• Our Therapists

    As well as being co-directors or co-founders of Creative Arts Therapy Devon, we are individual, self-employed therapists.

    Whilst our community interest company finds it's new shape and pathway, we invite you to explore what our therapists offer within their private practice and contact them directly should you wish to discuss a referral into their services.

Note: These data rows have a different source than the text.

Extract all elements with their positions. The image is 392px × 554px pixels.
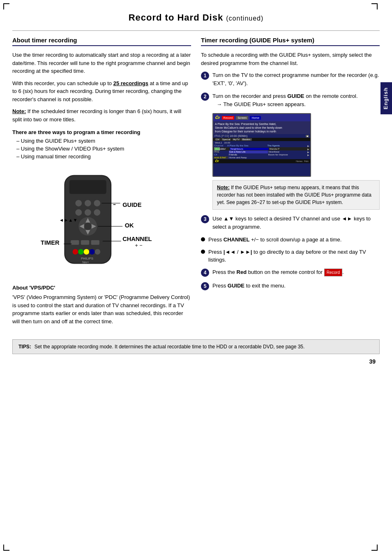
list-item: Using manual timer recording xyxy=(16,153,191,160)
step3-text2: keys to select a desired TV channel and … xyxy=(234,216,341,222)
step-3: 3 Use ▲▼ keys to select a desired TV cha… xyxy=(201,215,380,231)
record-btn: Record xyxy=(324,269,342,276)
step-4: 4 Press the Red button on the remote con… xyxy=(201,268,380,277)
bullet-2 xyxy=(201,250,205,254)
guide-plus-heading: Timer recording (GUIDE Plus+ system) xyxy=(201,37,380,46)
title-divider xyxy=(12,30,380,31)
svg-text:OK: OK xyxy=(125,222,134,229)
svg-point-18 xyxy=(78,249,84,255)
step-5-content: Press GUIDE to exit the menu. xyxy=(212,282,380,290)
svg-point-6 xyxy=(85,209,91,216)
guide-info-bar: A Place By the Sea: Presented by Seetha … xyxy=(213,121,310,134)
page-number: 39 xyxy=(12,358,380,365)
step-2-content: Turn on the recorder and press GUIDE on … xyxy=(212,92,380,108)
guide-top-bar: C̃ir Record Screen Home xyxy=(213,114,310,121)
step2-bold: GUIDE xyxy=(287,93,304,99)
remote-container: PHILIPS Nav+ GUIDE OK ◄►▲▼ CHANNEL xyxy=(12,166,191,277)
title-suffix: (continued) xyxy=(226,15,263,22)
svg-point-7 xyxy=(94,209,100,216)
step-1: 1 Turn on the TV to the correct programm… xyxy=(201,71,380,87)
note-label: Note: xyxy=(12,108,26,114)
svg-text:Nav+: Nav+ xyxy=(82,261,89,264)
bullet-2-content: Press |◄◄ / ►►| to go directly to a day … xyxy=(208,248,380,264)
svg-point-19 xyxy=(84,249,90,255)
step3-bold2: ◄► xyxy=(342,216,353,222)
svg-point-13 xyxy=(84,223,92,230)
step-1-num: 1 xyxy=(201,72,209,80)
step-5-num: 5 xyxy=(201,282,209,290)
tips-box: TIPS: Set the appropriate recording mode… xyxy=(12,339,380,354)
step-4-content: Press the Red button on the remote contr… xyxy=(212,268,380,276)
svg-text:GUIDE: GUIDE xyxy=(122,202,142,208)
corner-br xyxy=(371,545,378,551)
svg-rect-16 xyxy=(91,240,99,245)
note-text-right: If the GUIDE Plus+ setup menu appears, i… xyxy=(217,185,371,205)
title-main: Record to Hard Disk xyxy=(129,12,224,23)
tips-label: TIPS: xyxy=(18,343,31,350)
about-timer-heading: About timer recording xyxy=(12,37,191,46)
timer-para1: Use the timer recording to automatically… xyxy=(12,51,191,75)
svg-point-4 xyxy=(94,200,100,206)
svg-rect-15 xyxy=(81,240,89,245)
list-item: Using the GUIDE Plus+ system xyxy=(16,138,191,144)
svg-rect-1 xyxy=(69,180,106,194)
svg-text:PHILIPS: PHILIPS xyxy=(81,257,93,260)
bullet-step-channel: Press CHANNEL +/− to scroll down/up a pa… xyxy=(201,236,380,244)
guide-info-1: A Place By the Sea: Presented by Seetha … xyxy=(215,122,309,126)
bullet-step-skip: Press |◄◄ / ►►| to go directly to a day … xyxy=(201,248,380,264)
guide-tab-record: Record xyxy=(222,116,235,120)
two-col-layout: About timer recording Use the timer reco… xyxy=(12,37,380,329)
three-ways-heading: There are three ways to program a timer … xyxy=(12,129,191,135)
corner-tr xyxy=(371,3,378,9)
svg-text:TIMER: TIMER xyxy=(41,239,60,246)
step-5: 5 Press GUIDE to exit the menu. xyxy=(201,282,380,290)
guide-note: Note: If the GUIDE Plus+ setup menu appe… xyxy=(212,180,380,210)
corner-bl xyxy=(3,545,9,551)
page-container: English Record to Hard Disk (continued) … xyxy=(0,0,392,554)
timer-para2: With this recorder, you can schedule up … xyxy=(12,79,191,104)
remote-svg: PHILIPS Nav+ GUIDE OK ◄►▲▼ CHANNEL xyxy=(12,166,191,277)
guide-screen: C̃ir Record Screen Home A Place By the S… xyxy=(212,113,311,177)
step-1-content: Turn on the TV to the correct programme … xyxy=(212,71,380,87)
vps-section: About 'VPS/PDC' 'VPS' (Video Programming… xyxy=(12,285,191,325)
guide-tab-home: Home xyxy=(250,116,261,120)
svg-point-5 xyxy=(75,209,82,216)
svg-text:CHANNEL: CHANNEL xyxy=(122,236,152,242)
step-2-num: 2 xyxy=(201,93,209,101)
note-text: If the scheduled timer recording is long… xyxy=(12,108,181,123)
step-4-num: 4 xyxy=(201,269,209,277)
step2-text2: on the remote control. xyxy=(304,93,358,99)
list-item: Using the ShowView / VIDEO Plus+ system xyxy=(16,146,191,152)
svg-point-2 xyxy=(75,200,82,206)
timer-note: Note: If the scheduled timer recording i… xyxy=(12,107,191,123)
right-column: Timer recording (GUIDE Plus+ system) To … xyxy=(201,37,380,329)
step3-bold1: ▲▼ xyxy=(224,216,234,222)
svg-text:+ −: + − xyxy=(135,243,143,248)
left-column: About timer recording Use the timer reco… xyxy=(12,37,191,329)
step2-arrow: → The GUIDE Plus+ screen appears. xyxy=(217,100,380,109)
svg-text:◄►▲▼: ◄►▲▼ xyxy=(59,218,78,223)
three-ways-list: Using the GUIDE Plus+ system Using the S… xyxy=(12,138,191,160)
guide-tab-screen: Screen xyxy=(236,116,248,120)
guide-intro: To schedule a recording with the GUIDE P… xyxy=(201,51,380,67)
guide-plus-heading-text: Timer recording (GUIDE Plus+ system) xyxy=(201,37,314,44)
step-2: 2 Turn on the recorder and press GUIDE o… xyxy=(201,92,380,108)
step-3-num: 3 xyxy=(201,215,209,223)
svg-point-20 xyxy=(89,249,95,255)
tips-text: Set the appropriate recording mode. It d… xyxy=(35,343,305,350)
vps-text: 'VPS' (Video Programming System) or 'PDC… xyxy=(12,293,191,325)
guide-info-3: from Glasgow for their summer holidays i… xyxy=(215,130,309,133)
recordings-bold: 25 recordings xyxy=(113,80,148,86)
page-title: Record to Hard Disk (continued) xyxy=(12,8,380,23)
step-3-content: Use ▲▼ keys to select a desired TV chann… xyxy=(212,215,380,231)
svg-point-3 xyxy=(85,200,91,206)
bullet-1-content: Press CHANNEL +/− to scroll down/up a pa… xyxy=(208,236,380,244)
svg-rect-14 xyxy=(71,240,79,245)
side-tab: English xyxy=(380,82,392,114)
para2-pre: With this recorder, you can schedule up … xyxy=(12,80,113,86)
svg-point-17 xyxy=(73,249,78,255)
bullet-1 xyxy=(201,237,205,241)
note-label-right: Note: xyxy=(217,185,230,190)
svg-point-21 xyxy=(95,249,101,255)
step3-text: Use xyxy=(212,216,224,222)
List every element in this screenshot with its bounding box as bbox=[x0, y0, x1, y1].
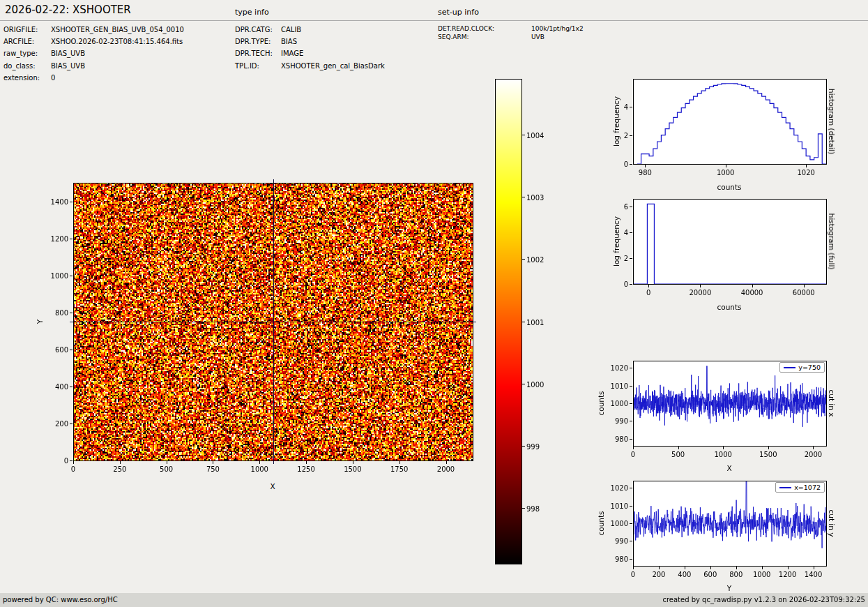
histogram-detail-side-label: histogram (detail) bbox=[828, 89, 836, 154]
metadata-row: TPL.ID:XSHOOTER_gen_cal_BiasDark bbox=[235, 60, 385, 72]
y-tick-label: 0 bbox=[64, 457, 68, 465]
metadata-key: DPR.TECH: bbox=[235, 47, 281, 59]
setup-info-heading: set-up info bbox=[438, 8, 479, 17]
metadata-key: do_class: bbox=[3, 60, 51, 72]
footer-bar: powered by QC: www.eso.org/HC created by… bbox=[0, 593, 868, 607]
y-tick-label: 0 bbox=[624, 160, 628, 168]
x-tick-label: 0 bbox=[646, 289, 650, 297]
metadata-row: ORIGFILE:XSHOOTER_GEN_BIAS_UVB_054_0010 bbox=[3, 24, 184, 36]
y-tick-label: 2 bbox=[624, 131, 628, 139]
x-tick-label: 2000 bbox=[805, 451, 822, 458]
type-info-heading: type info bbox=[235, 8, 269, 17]
y-tick-label: 1000 bbox=[611, 520, 628, 527]
cut-in-y-plot: x=1072 020040060080010001200140098099010… bbox=[627, 475, 832, 571]
cut-in-y-legend-label: x=1072 bbox=[794, 484, 821, 491]
cut-in-y-x-axis-label: Y bbox=[727, 584, 731, 592]
y-tick-label: 1000 bbox=[51, 271, 68, 279]
histogram-full-canvas bbox=[627, 193, 832, 290]
page-title: 2026-02-22: XSHOOTER bbox=[5, 3, 131, 16]
x-tick-label: 0 bbox=[631, 451, 635, 458]
raw-image-canvas bbox=[68, 177, 478, 466]
x-tick-label: 400 bbox=[678, 571, 691, 578]
histogram-detail-x-axis-label: counts bbox=[717, 183, 741, 191]
type-info-block: DPR.CATG:CALIBDPR.TYPE:BIASDPR.TECH:IMAG… bbox=[235, 24, 385, 72]
raw-image-plot: 0250500750100012501500175020000200400600… bbox=[68, 177, 478, 466]
legend-line-swatch bbox=[779, 487, 791, 488]
y-tick-label: 1000 bbox=[611, 400, 628, 407]
metadata-value: IMAGE bbox=[281, 47, 303, 59]
x-tick-label: 1000 bbox=[717, 169, 734, 177]
x-tick-label: 2000 bbox=[437, 465, 455, 473]
colorbar-tick-label: 998 bbox=[526, 504, 540, 512]
colorbar-tick-label: 1000 bbox=[526, 380, 544, 388]
colorbar-tick-label: 999 bbox=[526, 442, 540, 450]
x-tick-label: 600 bbox=[703, 571, 717, 578]
x-tick-label: 200 bbox=[652, 571, 665, 578]
y-tick-label: 200 bbox=[55, 419, 68, 427]
colorbar-tick-label: 1003 bbox=[526, 193, 544, 201]
colorbar-tick-label: 1001 bbox=[526, 318, 544, 326]
y-tick-label: 2 bbox=[624, 255, 628, 262]
metadata-key: DPR.CATG: bbox=[235, 24, 281, 36]
x-tick-label: 1400 bbox=[805, 571, 822, 578]
x-tick-label: 0 bbox=[631, 571, 635, 578]
metadata-value: XSHOO.2026-02-23T08:41:15.464.fits bbox=[51, 36, 183, 47]
metadata-value: 100k/1pt/hg/1x2 bbox=[531, 25, 584, 33]
x-tick-label: 1500 bbox=[759, 451, 777, 458]
y-tick-label: 800 bbox=[55, 308, 68, 316]
metadata-key: extension: bbox=[3, 72, 51, 84]
metadata-value: XSHOOTER_gen_cal_BiasDark bbox=[281, 60, 385, 72]
y-tick-label: 600 bbox=[55, 345, 68, 353]
x-tick-label: 750 bbox=[206, 465, 220, 473]
header-bar: 2026-02-22: XSHOOTER type info set-up in… bbox=[0, 0, 868, 21]
x-tick-label: 1750 bbox=[390, 465, 408, 473]
file-metadata-block: ORIGFILE:XSHOOTER_GEN_BIAS_UVB_054_0010A… bbox=[3, 24, 184, 84]
metadata-value: BIAS bbox=[281, 36, 297, 47]
cut-in-y-legend: x=1072 bbox=[775, 482, 825, 493]
histogram-detail-plot: 98010001020024 bbox=[627, 73, 832, 170]
y-tick-label: 980 bbox=[615, 555, 628, 562]
setup-info-block: DET.READ.CLOCK:100k/1pt/hg/1x2SEQ.ARM:UV… bbox=[438, 25, 584, 41]
metadata-key: raw_type: bbox=[3, 47, 51, 59]
footer-created-by: created by qc_rawdisp.py v1.2.3 on 2026-… bbox=[662, 593, 865, 607]
histogram-full-plot: 02000040000600000246 bbox=[627, 193, 832, 290]
metadata-key: DPR.TYPE: bbox=[235, 36, 281, 47]
x-tick-label: 800 bbox=[729, 571, 743, 578]
cut-in-x-legend-label: y=750 bbox=[798, 364, 821, 371]
metadata-row: do_class:BIAS_UVB bbox=[3, 60, 184, 72]
y-tick-label: 1020 bbox=[611, 484, 628, 492]
metadata-value: CALIB bbox=[281, 24, 301, 36]
metadata-key: ARCFILE: bbox=[3, 36, 51, 47]
cut-in-x-plot: y=750 0500100015002000980990100010101020 bbox=[627, 355, 832, 451]
x-tick-label: 40000 bbox=[741, 289, 763, 297]
y-tick-label: 1200 bbox=[51, 234, 68, 242]
y-tick-label: 0 bbox=[624, 280, 628, 288]
histogram-detail-canvas bbox=[627, 73, 832, 170]
metadata-row: SEQ.ARM:UVB bbox=[438, 33, 584, 42]
x-tick-label: 1200 bbox=[779, 571, 796, 578]
raw-image-x-axis-label: X bbox=[270, 482, 275, 490]
y-tick-label: 1400 bbox=[51, 197, 68, 205]
x-tick-label: 1020 bbox=[797, 169, 814, 177]
metadata-value: 0 bbox=[51, 72, 55, 84]
histogram-full-side-label: histogram (full) bbox=[828, 213, 836, 270]
y-tick-label: 400 bbox=[55, 382, 68, 390]
metadata-value: XSHOOTER_GEN_BIAS_UVB_054_0010 bbox=[51, 24, 184, 36]
x-tick-label: 1000 bbox=[251, 465, 268, 473]
y-tick-label: 990 bbox=[615, 417, 628, 425]
metadata-value: BIAS_UVB bbox=[51, 60, 85, 72]
cut-in-y-y-axis-label: counts bbox=[597, 511, 605, 535]
colorbar-canvas bbox=[489, 73, 527, 569]
y-tick-label: 1010 bbox=[611, 502, 628, 509]
x-tick-label: 1250 bbox=[297, 465, 314, 473]
cut-in-x-y-axis-label: counts bbox=[597, 391, 605, 415]
colorbar-tick-label: 1002 bbox=[526, 255, 544, 263]
metadata-row: extension:0 bbox=[3, 72, 184, 84]
x-tick-label: 980 bbox=[639, 169, 652, 177]
legend-line-swatch bbox=[784, 367, 795, 368]
x-tick-label: 250 bbox=[113, 465, 126, 473]
cut-in-x-x-axis-label: X bbox=[726, 464, 731, 472]
x-tick-label: 500 bbox=[160, 465, 173, 473]
x-tick-label: 500 bbox=[671, 451, 685, 458]
footer-qc-link[interactable]: powered by QC: www.eso.org/HC bbox=[3, 593, 118, 607]
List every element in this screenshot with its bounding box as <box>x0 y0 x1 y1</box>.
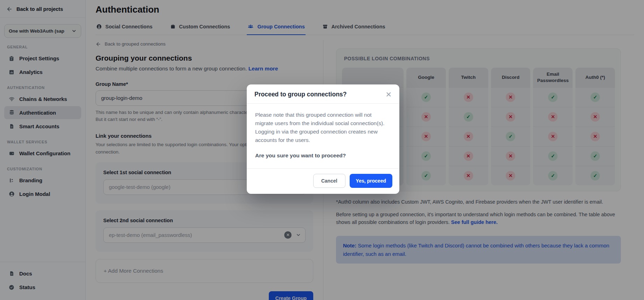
modal-question: Are you sure you want to proceed? <box>255 151 391 160</box>
modal-title: Proceed to group connections? <box>254 91 347 98</box>
proceed-modal: Proceed to group connections? ✕ Please n… <box>247 84 399 194</box>
cancel-button[interactable]: Cancel <box>313 174 345 188</box>
confirm-button[interactable]: Yes, proceed <box>350 174 392 188</box>
close-icon[interactable]: ✕ <box>382 91 392 98</box>
modal-body-text: Please note that this grouped connection… <box>255 111 391 144</box>
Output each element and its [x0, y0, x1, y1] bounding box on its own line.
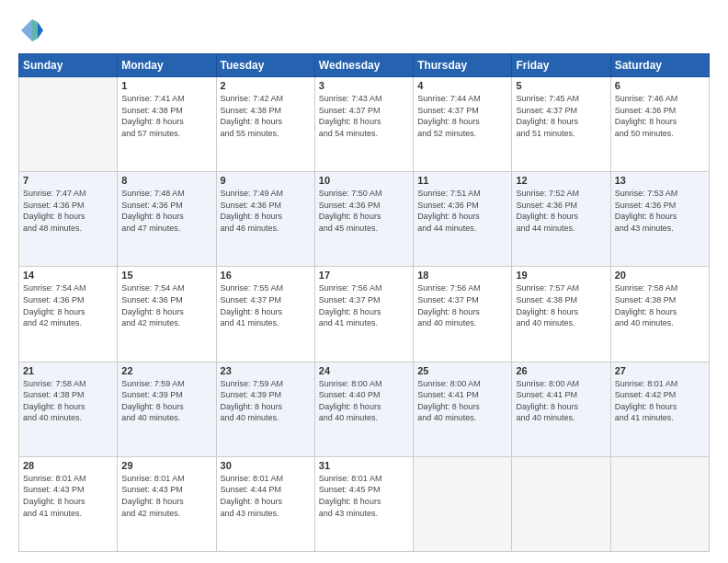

  • contact maaike@catdevon.org.uk

    Maaike Geschwindt

    Co-Director

    Play and Creative Arts Therapist

    Parent- Child Attachment Play Practitioner

    Autplay Practitioner

    Located in Dartington Hall Estate, near Totnes, I offer a nurturing and playful space where children's feelings and experiences can be safely explored in a range of play forms and materials from sand to role play to art to board games to curling up in a den!

    I have been providing support for children and young people with social, emotional and mental health difficulties since 2012, becoming a fully qualified Play Therapist in 2016. I have provided Play Therapy sessions for children and young people with a range of difficulties and life experiences, including children with developmental trauma and those with autism and ADHD-related trauma. I support children and young people from birth to 16.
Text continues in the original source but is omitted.